A 62ª Exposição Agropecuária e Industrial de Londrina, um dos principais eventos agropecuários da América Latina, que começou na última sesta sexta-feira (05) e segue até 14 de abril, terá programação da Agência de Defesa Agropecuária do Paraná (Adapar). Além das atividades realizadas pela defesa agropecuária durante toda a programação, a equipe organizou ações sobre fruticultura e avicultura.

Uma das discussões será sobre prevenção e controle do HLB (Huanglongbing), também conhecido por greening ou amarelinho, onde haverá demonstração do psilídeo Diaphorina citri Kuwayama, vetor da doença, e sobre sua ação nos citros. Também será possível conhecer a Tamarixia radiata, uma vespa parasitóide criada em laboratório, incluindo o do Instituto de Desenvolvimento Rural do Paraná Iapar-Emater (IDR-Paraná), para ser inimigo biológico do inseto.
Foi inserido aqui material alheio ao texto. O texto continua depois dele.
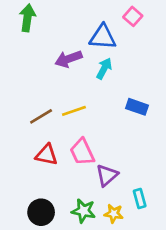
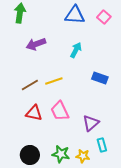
pink square: (133, 16) -> (104, 17), moved
blue triangle: (103, 37) -> (75, 15), moved
purple arrow: (68, 59) -> (36, 44), moved
purple triangle: (107, 175) -> (91, 123), moved

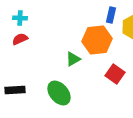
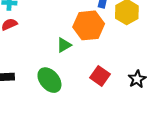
red square: (115, 74) -> (100, 76), moved

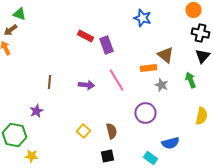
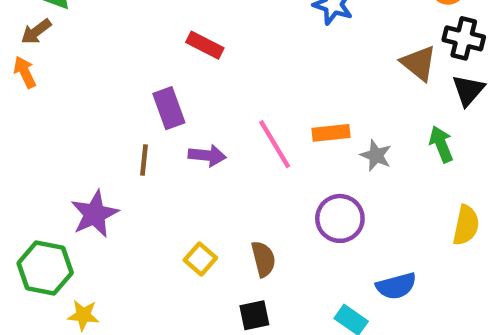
purple rectangle: (106, 45) -> (169, 108), moved
brown triangle: (166, 55) -> (419, 63), moved
orange rectangle: (148, 68) -> (331, 133), moved
brown line: (50, 82) -> (144, 160), moved
purple star: (36, 111) -> (95, 214), size x1.5

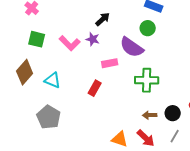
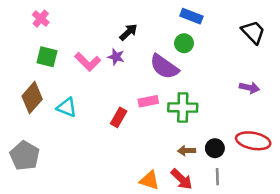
pink rectangle: (110, 63) -> (148, 101), moved
gray pentagon: (49, 117) -> (25, 156), moved
gray line: (175, 136) -> (217, 177), turned -32

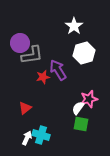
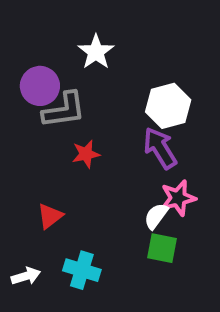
white star: (74, 26) -> (96, 52), moved
purple arrow: (58, 70) -> (160, 148), moved
white arrow: (27, 138) -> (26, 276), moved, turned 48

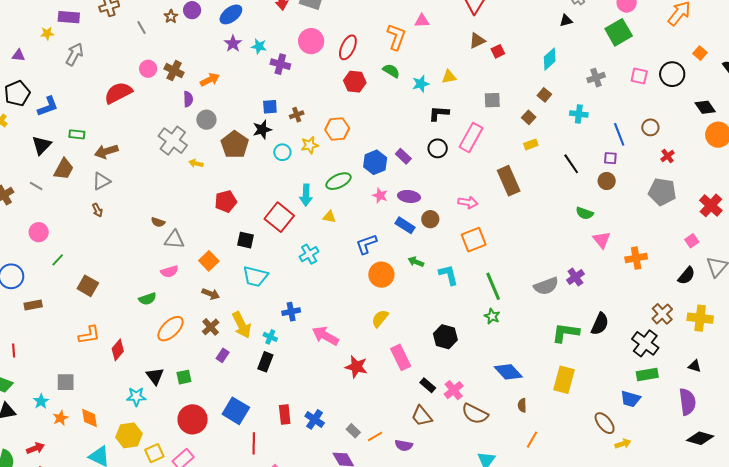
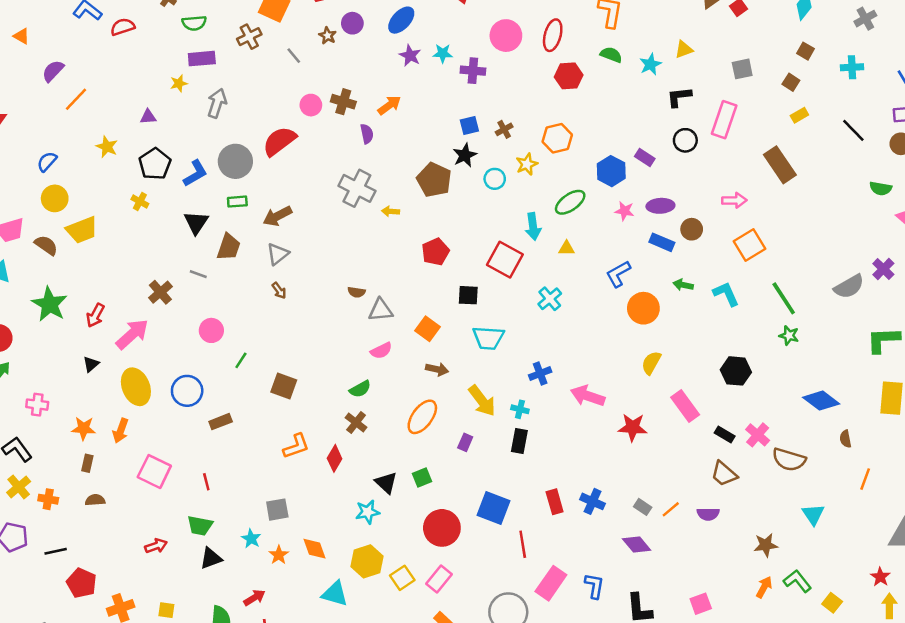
gray circle: (206, 120) -> (235, 161), moved, size x1.4
brown cross: (211, 327) -> (356, 422), moved
orange ellipse: (170, 329) -> (422, 417), moved

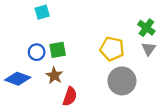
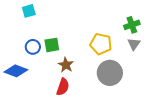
cyan square: (42, 12) -> (29, 11), moved
green cross: (146, 28) -> (132, 25), turned 35
brown star: (54, 75) -> (66, 65), moved

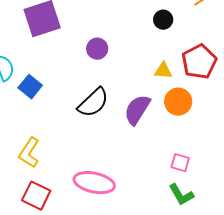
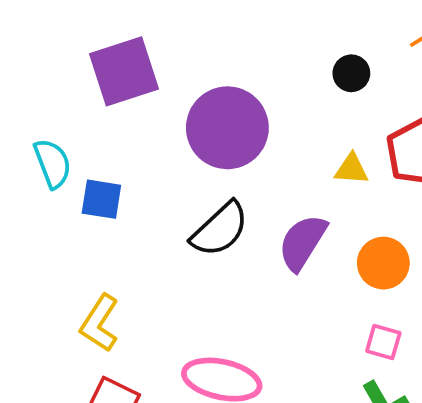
purple circle: (97, 49) -> (227, 128), size x2.0
blue square: (30, 87) -> (101, 199), turned -30
orange circle: (178, 102) -> (383, 263), moved

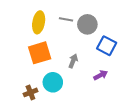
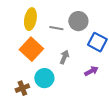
gray line: (66, 19) -> (56, 28), moved
orange square: (40, 53) -> (31, 49), turned -30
Eles poderão ser observados em redoma de vidro, e as explicações serão passadas por servidores do órgão de defesa sanitária do Estado na unidade expositiva da Adapar na Smart Farm. Também na ExpoLondrina, o IDR-Paraná vai apresentar o aplicativo IDR-Tamaríxia, pelo qual os produtores de citros poderão acompanhar, por um sistema de localização georreferenciada, o histórico de liberação das vespas.
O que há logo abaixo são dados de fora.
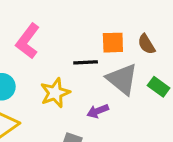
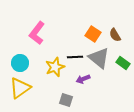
orange square: (113, 43) -> (93, 34), turned 35
black line: (86, 62) -> (75, 57), moved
O greening é atualmente a principal praga mundial dos citros. As ações de combate foram reforçadas desde o ano passado quando a Adapar realizou a Operação BIG Citros, com foco em conscientização, fiscalização e reforço no campo, visto que a atuação precisa ser coletiva, pois o inseto pode transitar por várias propriedades.

Elas continuam a ser realizadas, principalmente nas regiões Noroeste e Norte do Estado, que concentram a maioria dos 159 municípios paranaenses onde a doença já foi detectada. “A guerra começou em agosto de 2023 e não termina”, salientou o gerente de Sanidade Vegetal da Adapar, Renato Rezende Blood Young, durante reunião da Câmara Técnica de Citros na última sexta-feira, em Paranavaí, no Noroeste.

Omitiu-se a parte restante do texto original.